#### Exercise requirements:
All entries that follow are to be written out verbatim.

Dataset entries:

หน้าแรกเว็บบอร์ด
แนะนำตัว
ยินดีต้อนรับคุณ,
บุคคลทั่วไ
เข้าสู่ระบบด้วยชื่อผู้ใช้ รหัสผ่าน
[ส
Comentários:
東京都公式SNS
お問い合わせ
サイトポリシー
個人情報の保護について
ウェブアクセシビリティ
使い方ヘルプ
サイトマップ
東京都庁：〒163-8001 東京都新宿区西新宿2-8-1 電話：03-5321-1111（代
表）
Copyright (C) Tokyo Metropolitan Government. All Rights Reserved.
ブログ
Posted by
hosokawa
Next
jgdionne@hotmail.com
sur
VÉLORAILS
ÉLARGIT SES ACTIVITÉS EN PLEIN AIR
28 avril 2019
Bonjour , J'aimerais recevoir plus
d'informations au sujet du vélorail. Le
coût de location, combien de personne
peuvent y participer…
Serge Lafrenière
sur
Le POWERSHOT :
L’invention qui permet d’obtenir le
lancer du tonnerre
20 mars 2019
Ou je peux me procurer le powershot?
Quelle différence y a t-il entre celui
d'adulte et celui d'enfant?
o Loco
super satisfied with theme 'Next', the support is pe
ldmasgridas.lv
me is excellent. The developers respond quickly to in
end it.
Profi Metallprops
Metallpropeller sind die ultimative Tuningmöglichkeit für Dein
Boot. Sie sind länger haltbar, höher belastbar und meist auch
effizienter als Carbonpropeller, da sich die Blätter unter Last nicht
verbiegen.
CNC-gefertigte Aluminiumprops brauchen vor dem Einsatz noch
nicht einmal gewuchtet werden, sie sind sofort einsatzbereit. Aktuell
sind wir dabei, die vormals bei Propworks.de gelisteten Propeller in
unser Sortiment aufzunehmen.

#### Answer section:
หน้าแรกเว็บบอร์ด
แนะนำตัว
ยินดีต้อนรับคุณ,
บุคคลทั่วไ
เข้าสู่ระบบด้วยชื่อผู้ใช้ รหัสผ่าน
[ส
Comentários:
東京都公式SNS
お問い合わせ
サイトポリシー
個人情報の保護について
ウェブアクセシビリティ
使い方ヘルプ
サイトマップ
東京都庁：〒163-8001 東京都新宿区西新宿2-8-1 電話：03-5321-1111（代
表）
Copyright (C) Tokyo Metropolitan Government. All Rights Reserved.
ブログ
Posted by
hosokawa
Next
jgdionne@hotmail.com
sur
VÉLORAILS
ÉLARGIT SES ACTIVITÉS EN PLEIN AIR
28 avril 2019
Bonjour , J'aimerais recevoir plus
d'informations au sujet du vélorail. Le
coût de location, combien de personne
peuvent y participer…
Serge Lafrenière
sur
Le POWERSHOT :
L’invention qui permet d’obtenir le
lancer du tonnerre
20 mars 2019
Ou je peux me procurer le powershot?
Quelle différence y a t-il entre celui
d'adulte et celui d'enfant?
o Loco
super satisfied with theme 'Next', the support is pe
ldmasgridas.lv
me is excellent. The developers respond quickly to in
end it.
Profi Metallprops
Metallpropeller sind die ultimative Tuningmöglichkeit für Dein
Boot. Sie sind länger haltbar, höher belastbar und meist auch
effizienter als Carbonpropeller, da sich die Blätter unter Last nicht
verbiegen.
CNC-gefertigte Aluminiumprops brauchen vor dem Einsatz noch
nicht einmal gewuchtet werden, sie sind sofort einsatzbereit. Aktuell
sind wir dabei, die vormals bei Propworks.de gelisteten Propeller in
unser Sortiment aufzunehmen.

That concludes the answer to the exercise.